Re: [PATCH 3/3] drm/amdgpu: move iommu_resume before ip init/resume

Felix Kuehling <felix.kuehling@xxxxxxx> · Tue, 7 Sep 2021 13:53:41 -0400



Am 2021-09-07 um 1:51 p.m. schrieb Felix Kuehling:
> Am 2021-09-07 um 1:22 p.m. schrieb James Zhu:
>> On 2021-09-07 12:48 p.m., Felix Kuehling wrote:
>>> Am 2021-09-07 um 12:07 p.m. schrieb James Zhu:
>>>> Separate iommu_resume from kfd_resume, and move it before
>>>> other amdgpu ip init/resume.
>>>>
>>>> Fixed Bugzilla: https://bugzilla.kernel.org/show_bug.cgi?id=211277
>>> I think the change is OK. But I don't understand how the IOMMUv2
>>> initialization sequence could affect a crash in DM. The display should
>>> not depend on IOMMUv2 at all. What am I missing?
>> [JZ] It is a weird issue. disable VCN IP block or disable gpu_off
>> feature, or set pci=noats, all
>>
>> can fix DM crash. Also the issue occurred quite random, some time
>> after few suspend/resume cycle,
>>
>> some times after few hundreds S/R cycles. the maximum that I saw is
>> 2422 S/R cycles.
>>
>> But every time DM crash, I can see one or two iommu errors ahead:
>>
>> *AMD-Vi: Event logged [IO_PAGE_FAULT domain=0x0000 address=****
>> flags=0x0070]*
> This error is not from IOMMUv2 doing GVA to GPA translations. It's from
> IOMMUv1 doing GPA to SPA translation. This error points to an invalid
> physical (GVA) address being used by the GPU to access random system

Oops: s/GVA/GPA


> memory it shouldn't be accessing (because there is no valid DMA mapping).
>
> On AMD systems, IOMMUv1 tends to be in pass-through mode when IOMMUv2 is
> enabled. It's possible that the earlier initialization of IOMMUv2 hides
> the problem by putting the IOMMU into passthrough mode.
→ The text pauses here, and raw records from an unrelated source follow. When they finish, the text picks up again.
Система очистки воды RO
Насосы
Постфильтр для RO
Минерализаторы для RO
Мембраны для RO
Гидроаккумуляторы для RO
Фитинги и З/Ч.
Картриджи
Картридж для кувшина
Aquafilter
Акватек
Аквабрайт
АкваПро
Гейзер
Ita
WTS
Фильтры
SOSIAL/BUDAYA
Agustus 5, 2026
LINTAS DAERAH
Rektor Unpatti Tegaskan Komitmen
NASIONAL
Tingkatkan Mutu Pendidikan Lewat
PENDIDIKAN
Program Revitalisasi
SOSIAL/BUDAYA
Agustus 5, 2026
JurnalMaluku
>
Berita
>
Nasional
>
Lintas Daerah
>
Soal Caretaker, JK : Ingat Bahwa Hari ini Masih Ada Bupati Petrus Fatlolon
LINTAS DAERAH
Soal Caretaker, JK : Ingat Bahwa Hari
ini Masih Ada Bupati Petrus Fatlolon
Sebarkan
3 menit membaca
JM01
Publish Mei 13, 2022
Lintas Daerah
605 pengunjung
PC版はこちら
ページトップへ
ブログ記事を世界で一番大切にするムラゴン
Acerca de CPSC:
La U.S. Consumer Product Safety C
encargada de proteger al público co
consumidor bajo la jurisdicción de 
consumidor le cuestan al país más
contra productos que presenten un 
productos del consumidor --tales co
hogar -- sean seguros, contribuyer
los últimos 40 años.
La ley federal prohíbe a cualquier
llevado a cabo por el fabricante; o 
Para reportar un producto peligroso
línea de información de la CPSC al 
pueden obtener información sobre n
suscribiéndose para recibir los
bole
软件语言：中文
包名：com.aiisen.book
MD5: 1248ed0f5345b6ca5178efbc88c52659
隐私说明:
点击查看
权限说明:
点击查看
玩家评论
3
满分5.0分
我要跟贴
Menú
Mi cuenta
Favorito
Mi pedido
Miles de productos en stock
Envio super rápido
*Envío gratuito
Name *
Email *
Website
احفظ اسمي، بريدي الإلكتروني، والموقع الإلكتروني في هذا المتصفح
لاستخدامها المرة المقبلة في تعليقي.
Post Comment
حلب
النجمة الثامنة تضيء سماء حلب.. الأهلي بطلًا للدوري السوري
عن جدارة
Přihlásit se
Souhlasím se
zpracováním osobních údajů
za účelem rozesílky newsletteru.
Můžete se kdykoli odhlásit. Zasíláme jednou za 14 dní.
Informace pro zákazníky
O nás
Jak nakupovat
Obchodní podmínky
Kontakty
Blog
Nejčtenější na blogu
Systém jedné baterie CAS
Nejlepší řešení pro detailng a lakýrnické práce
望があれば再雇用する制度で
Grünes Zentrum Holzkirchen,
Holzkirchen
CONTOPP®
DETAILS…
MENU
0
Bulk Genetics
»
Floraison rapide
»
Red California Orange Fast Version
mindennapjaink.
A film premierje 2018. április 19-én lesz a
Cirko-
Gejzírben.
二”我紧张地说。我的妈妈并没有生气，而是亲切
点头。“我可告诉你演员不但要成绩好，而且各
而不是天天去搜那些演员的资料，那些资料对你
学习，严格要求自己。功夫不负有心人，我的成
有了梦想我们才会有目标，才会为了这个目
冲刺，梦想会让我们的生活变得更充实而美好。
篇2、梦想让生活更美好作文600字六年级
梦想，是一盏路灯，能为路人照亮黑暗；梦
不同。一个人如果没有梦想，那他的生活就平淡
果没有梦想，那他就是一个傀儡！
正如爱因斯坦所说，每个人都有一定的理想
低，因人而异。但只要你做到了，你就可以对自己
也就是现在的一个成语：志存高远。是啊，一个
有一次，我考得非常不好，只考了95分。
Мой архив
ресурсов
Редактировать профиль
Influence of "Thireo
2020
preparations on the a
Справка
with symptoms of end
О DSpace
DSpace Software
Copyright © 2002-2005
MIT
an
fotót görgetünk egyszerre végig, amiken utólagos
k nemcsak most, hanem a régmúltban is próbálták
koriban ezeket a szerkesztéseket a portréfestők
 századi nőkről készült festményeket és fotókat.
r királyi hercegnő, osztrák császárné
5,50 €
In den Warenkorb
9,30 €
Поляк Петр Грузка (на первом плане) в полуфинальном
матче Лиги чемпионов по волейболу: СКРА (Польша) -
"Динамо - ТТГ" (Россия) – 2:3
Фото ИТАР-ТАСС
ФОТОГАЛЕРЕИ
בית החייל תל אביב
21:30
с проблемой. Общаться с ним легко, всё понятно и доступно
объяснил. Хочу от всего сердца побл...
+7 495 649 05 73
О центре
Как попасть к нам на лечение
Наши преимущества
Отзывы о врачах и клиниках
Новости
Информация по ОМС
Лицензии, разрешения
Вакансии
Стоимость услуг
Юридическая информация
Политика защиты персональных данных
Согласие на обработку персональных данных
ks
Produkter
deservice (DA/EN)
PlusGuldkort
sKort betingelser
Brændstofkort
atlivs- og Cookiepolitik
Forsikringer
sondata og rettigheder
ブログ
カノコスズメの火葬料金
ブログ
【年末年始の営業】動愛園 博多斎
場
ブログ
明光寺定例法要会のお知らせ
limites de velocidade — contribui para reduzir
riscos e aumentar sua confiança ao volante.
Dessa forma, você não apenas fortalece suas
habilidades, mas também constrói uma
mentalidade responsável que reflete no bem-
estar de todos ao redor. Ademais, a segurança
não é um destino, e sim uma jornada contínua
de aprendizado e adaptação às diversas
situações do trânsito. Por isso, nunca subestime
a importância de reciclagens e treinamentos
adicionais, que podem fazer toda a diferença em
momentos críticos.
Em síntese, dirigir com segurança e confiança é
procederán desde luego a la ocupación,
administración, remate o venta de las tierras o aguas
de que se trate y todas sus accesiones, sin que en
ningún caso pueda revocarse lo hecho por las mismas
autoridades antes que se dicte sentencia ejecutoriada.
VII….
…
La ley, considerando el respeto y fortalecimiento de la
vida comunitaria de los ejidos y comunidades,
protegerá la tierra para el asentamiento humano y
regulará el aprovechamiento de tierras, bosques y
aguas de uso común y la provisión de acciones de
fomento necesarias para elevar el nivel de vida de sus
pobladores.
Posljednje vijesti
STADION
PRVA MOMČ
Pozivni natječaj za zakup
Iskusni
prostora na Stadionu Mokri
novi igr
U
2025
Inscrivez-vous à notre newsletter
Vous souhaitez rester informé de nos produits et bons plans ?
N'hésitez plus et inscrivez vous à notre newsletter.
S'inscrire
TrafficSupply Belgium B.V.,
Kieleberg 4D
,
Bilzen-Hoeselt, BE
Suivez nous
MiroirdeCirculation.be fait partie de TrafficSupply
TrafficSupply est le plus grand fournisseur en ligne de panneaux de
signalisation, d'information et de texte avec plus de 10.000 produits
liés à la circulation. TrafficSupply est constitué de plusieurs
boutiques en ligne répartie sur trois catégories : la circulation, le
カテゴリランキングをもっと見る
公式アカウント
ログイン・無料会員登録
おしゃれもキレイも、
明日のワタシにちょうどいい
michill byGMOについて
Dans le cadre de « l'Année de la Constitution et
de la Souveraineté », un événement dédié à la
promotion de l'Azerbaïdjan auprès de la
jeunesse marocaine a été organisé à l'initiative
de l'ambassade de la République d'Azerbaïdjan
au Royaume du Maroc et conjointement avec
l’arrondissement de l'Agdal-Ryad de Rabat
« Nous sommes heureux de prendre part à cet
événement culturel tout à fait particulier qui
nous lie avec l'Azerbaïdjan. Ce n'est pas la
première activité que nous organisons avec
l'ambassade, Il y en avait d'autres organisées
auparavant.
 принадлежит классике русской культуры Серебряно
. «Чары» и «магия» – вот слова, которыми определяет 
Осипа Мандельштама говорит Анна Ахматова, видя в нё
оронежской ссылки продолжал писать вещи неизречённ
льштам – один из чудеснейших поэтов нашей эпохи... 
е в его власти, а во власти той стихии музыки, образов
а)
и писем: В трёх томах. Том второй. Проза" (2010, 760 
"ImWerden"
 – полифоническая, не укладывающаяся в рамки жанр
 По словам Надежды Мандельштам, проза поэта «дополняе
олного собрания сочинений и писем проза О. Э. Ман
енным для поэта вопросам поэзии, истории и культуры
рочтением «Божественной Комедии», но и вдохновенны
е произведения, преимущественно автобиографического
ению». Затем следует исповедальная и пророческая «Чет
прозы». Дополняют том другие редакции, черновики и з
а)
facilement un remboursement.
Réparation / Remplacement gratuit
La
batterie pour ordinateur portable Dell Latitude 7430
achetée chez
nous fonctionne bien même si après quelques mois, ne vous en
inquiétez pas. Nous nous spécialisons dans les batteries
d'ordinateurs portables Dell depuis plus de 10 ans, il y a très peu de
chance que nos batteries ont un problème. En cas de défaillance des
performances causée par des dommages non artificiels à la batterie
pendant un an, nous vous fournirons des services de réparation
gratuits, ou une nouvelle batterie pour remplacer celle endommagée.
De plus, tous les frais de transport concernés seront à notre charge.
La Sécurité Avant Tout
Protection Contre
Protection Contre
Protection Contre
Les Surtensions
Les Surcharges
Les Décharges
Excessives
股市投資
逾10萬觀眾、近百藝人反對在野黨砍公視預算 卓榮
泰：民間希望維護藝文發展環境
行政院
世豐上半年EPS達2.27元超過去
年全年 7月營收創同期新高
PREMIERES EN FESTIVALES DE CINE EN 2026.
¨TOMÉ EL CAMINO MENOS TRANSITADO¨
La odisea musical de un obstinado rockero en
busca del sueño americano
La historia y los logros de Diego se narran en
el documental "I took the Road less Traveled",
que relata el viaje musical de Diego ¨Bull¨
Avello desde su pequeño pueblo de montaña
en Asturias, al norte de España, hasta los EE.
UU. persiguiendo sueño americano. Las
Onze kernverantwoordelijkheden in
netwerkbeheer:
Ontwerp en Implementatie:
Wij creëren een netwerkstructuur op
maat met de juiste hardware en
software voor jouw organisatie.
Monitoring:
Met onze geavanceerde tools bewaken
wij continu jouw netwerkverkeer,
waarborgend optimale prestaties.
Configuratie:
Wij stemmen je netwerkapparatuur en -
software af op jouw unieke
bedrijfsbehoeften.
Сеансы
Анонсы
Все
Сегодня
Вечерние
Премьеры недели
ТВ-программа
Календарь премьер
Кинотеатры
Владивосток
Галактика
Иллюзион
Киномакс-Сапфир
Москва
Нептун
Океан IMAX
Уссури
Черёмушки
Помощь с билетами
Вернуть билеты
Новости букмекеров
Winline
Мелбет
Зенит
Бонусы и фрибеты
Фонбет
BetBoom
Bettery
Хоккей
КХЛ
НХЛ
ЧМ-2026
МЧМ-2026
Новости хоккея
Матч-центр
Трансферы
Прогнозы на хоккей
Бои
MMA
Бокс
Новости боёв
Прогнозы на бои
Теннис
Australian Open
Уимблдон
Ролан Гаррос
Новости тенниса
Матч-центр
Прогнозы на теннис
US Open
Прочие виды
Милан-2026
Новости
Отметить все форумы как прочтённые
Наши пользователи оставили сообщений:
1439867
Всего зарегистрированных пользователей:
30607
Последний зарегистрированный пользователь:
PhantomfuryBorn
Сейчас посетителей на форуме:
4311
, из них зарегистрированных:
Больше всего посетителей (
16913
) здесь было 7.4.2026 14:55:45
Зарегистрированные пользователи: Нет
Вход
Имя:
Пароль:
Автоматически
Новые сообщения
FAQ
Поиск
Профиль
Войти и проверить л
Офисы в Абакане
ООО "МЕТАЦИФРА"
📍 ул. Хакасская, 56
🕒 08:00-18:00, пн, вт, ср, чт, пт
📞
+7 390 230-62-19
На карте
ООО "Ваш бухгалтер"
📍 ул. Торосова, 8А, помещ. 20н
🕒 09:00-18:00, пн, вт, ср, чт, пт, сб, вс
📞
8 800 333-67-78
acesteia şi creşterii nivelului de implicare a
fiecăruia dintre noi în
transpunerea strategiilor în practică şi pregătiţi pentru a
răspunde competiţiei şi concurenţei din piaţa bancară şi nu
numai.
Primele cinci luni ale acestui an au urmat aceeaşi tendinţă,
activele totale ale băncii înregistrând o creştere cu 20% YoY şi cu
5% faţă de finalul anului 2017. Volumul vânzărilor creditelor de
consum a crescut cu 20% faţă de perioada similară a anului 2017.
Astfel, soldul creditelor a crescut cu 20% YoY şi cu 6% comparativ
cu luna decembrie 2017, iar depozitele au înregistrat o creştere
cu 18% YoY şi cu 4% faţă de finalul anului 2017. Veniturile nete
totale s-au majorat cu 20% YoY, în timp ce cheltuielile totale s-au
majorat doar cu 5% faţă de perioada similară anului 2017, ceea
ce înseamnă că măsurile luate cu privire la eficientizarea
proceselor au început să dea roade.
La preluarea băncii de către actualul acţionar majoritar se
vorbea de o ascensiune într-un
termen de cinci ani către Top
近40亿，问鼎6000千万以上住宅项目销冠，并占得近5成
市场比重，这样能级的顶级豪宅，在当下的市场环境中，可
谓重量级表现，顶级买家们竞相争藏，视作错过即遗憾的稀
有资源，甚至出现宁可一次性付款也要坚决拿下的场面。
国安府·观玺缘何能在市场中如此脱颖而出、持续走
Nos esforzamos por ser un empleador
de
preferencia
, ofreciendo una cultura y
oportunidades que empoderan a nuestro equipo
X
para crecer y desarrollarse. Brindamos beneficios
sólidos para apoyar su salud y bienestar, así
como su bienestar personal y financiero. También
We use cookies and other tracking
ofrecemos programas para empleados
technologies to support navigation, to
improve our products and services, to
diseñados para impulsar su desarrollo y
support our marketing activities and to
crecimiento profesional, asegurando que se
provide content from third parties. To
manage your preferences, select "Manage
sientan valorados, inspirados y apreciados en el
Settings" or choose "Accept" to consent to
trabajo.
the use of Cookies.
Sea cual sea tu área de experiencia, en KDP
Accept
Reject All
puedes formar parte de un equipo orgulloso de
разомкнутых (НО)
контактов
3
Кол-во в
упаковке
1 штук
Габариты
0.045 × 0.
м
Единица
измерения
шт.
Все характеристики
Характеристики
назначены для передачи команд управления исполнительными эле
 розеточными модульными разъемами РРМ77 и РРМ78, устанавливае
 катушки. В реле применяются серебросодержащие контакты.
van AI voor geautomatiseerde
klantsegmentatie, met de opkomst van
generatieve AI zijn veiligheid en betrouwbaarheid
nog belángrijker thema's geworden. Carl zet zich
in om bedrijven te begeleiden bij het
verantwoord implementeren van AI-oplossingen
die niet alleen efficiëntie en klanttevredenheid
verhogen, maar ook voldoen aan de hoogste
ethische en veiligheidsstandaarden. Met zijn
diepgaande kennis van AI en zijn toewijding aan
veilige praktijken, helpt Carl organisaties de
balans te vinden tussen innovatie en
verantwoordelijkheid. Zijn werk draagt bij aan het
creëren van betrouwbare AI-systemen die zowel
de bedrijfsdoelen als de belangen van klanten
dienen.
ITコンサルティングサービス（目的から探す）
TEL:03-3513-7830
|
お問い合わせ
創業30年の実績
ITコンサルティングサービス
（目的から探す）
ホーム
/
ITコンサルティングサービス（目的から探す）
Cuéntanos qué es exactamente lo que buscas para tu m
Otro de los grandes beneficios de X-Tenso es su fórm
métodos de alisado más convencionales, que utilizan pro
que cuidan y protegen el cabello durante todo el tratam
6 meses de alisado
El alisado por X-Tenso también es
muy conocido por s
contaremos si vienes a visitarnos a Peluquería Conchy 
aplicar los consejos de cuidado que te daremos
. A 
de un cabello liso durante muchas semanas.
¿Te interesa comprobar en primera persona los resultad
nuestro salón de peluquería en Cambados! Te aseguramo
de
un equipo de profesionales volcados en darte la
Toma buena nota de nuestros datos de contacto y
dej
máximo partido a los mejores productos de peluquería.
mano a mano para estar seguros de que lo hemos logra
I don't think
> this patch series is a valid solution.
>
> You can probably fix the problem with this kernel boot parameter: iommu=pt
>
> And you can probably reproduce it even with this patch series if instead
> you add: iommu=nopt amd_iommu=force_isolation
>
> Regards,
>   Felix
>
>
>> Since we can't stop HW/FW/SW right the way after IO page fault
>> detected, so I can't tell which part try to access
>> system memory through IOMMU.
>>
>> But after moving IOMMU device init before other amdgpu IP init/resume,
>> the DM crash /IOMMU page fault issues are gone.
>>
>> Those patches can't directly explain why the issue fixed, but this new
>> sequence makes more sense to me.
>>
>> Can I have you RB on those patches?
>>
>> Thanks!
>> James
>>
>>> Regards,
>>>   Felix
>>>
>>>
>>>> Signed-off-by: James Zhu <James.Zhu@xxxxxxx>
>>>> ---
>>>>  drivers/gpu/drm/amd/amdgpu/amdgpu_device.c | 12 ++++++++++++
>>>>  1 file changed, 12 insertions(+)
>>>>
>>>> diff --git a/drivers/gpu/drm/amd/amdgpu/amdgpu_device.c b/drivers/gpu/drm/amd/amdgpu/amdgpu_device.c
>>>> index 653bd8f..e3f0308 100644
>>>> --- a/drivers/gpu/drm/amd/amdgpu/amdgpu_device.c
>>>> +++ b/drivers/gpu/drm/amd/amdgpu/amdgpu_device.c
>>>> @@ -2393,6 +2393,10 @@ static int amdgpu_device_ip_init(struct amdgpu_device *adev)
>>>>  	if (r)
>>>>  		goto init_failed;
>>>>  
>>>> +	r = amdgpu_amdkfd_resume_iommu(adev);
>>>> +	if (r)
>>>> +		goto init_failed;
>>>> +
>>>>  	r = amdgpu_device_ip_hw_init_phase1(adev);
>>>>  	if (r)
>>>>  		goto init_failed;
>>>> @@ -3147,6 +3151,10 @@ static int amdgpu_device_ip_resume(struct amdgpu_device *adev)
>>>>  {
>>>>  	int r;
>>>>  
>>>> +	r = amdgpu_amdkfd_resume_iommu(adev);
>>>> +	if (r)
>>>> +		return r;
>>>> +
>>>>  	r = amdgpu_device_ip_resume_phase1(adev);
>>>>  	if (r)
>>>>  		return r;
>>>> @@ -4602,6 +4610,10 @@ int amdgpu_do_asic_reset(struct list_head *device_list_handle,
>>>>  				dev_warn(tmp_adev->dev, "asic atom init failed!");
>>>>  			} else {
>>>>  				dev_info(tmp_adev->dev, "GPU reset succeeded, trying to resume\n");
>>>> +				r = amdgpu_amdkfd_resume_iommu(tmp_adev);
>>>> +				if (r)
>>>> +					goto out;
>>>> +
>>>>  				r = amdgpu_device_ip_resume_phase1(tmp_adev);
>>>>  				if (r)
>>>>  					goto out;